Jacques Rancière
Bela Tarr, le temps d'après
© Jacques Rancière, 2011
© Capricci, 2011
© Виктор Лапицкий, перевод, 2024
© Eremenko Design, дизайн-макет, 2024
© Музей современного искусства «Гараж», 2024
© Artguide s.r.o., 2024
«Кино относится к рассказыванию историй, как истина относится ко лжи».
Так пишет Рансьер в прологе к своей книге «Кинематографическая фабула»[1]. Идея взята у Жана Эпштейна, французского режиссера и теоретика: «кино – это истина, а все, что в нем связано с „рассказыванием историй“, то есть с нарративностью, – ложь. Что останется, если вычесть из кино историю? Чистая визуальность, мириады деталей, которые кино способно зафиксировать, „чувственная материя мира“, в которой нет противопоставления „чувственной копии“ и „умопостигаемой материи“, „иллюзорной видимости“ и „чувственной реальности“»[2]. Кино в таком понимании имеет дело не с причинно-следственным сцеплением действий, в котором завязка и развязка важнее всего остального. Оно имеет дело с ситуациями, «открытыми во всех направлениях», то есть с жизнью. «Жизнь не знает историй. <…> Она не ведает драматического развития действия, она знает только долгое непрерывное движение, состоящее из бесконечного числа микрособытий», – продолжает Рансьер[3].

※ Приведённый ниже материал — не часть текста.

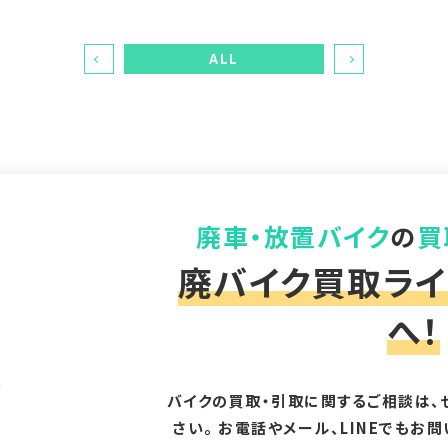
ALL
廃車・放置バイク
の
買
廃バイク買取ライ
へ！
バイクの買取・引取に関するご相談は、
さい。 お電話やメール、LINEでもお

Но проблема в том, что такого кино, о котором пишет Эпштейн, не существовало в его время, и непонятно, существует ли в наше, если оставить в стороне чисто экспериментальный кинематограф. Рансьер отмечает, что Эпштейн извлек свою «фабулу»[4] о передаче чувственной материи жизни из обычной немой мелодрамы. То есть он как бы сделал свой фильм из чужого. Рансьер пишет, что этим регулярно занимаются три фигуры, порожденные кинематографом. Во-первых, режиссеры в голливудской студийной системе, ставившие готовые сценарии, в создании которых они никак не участвовали. Во-вторых, зрители, смотрящие в кино свой собственный фильм, смешанный с их воспоминаниями. И в-третьих, синефилы и кинокритики, принципиально пытающиеся разглядеть в одном фильме другой, не тот, который видят «все» или который снимали режиссер и продюсер. Эта компоновка одного фильма из другого – неотъемлемое свойство кино. Но в то же время это и неотъемлемое свойство эстетического режима искусства в противоположность режиму репрезентативному.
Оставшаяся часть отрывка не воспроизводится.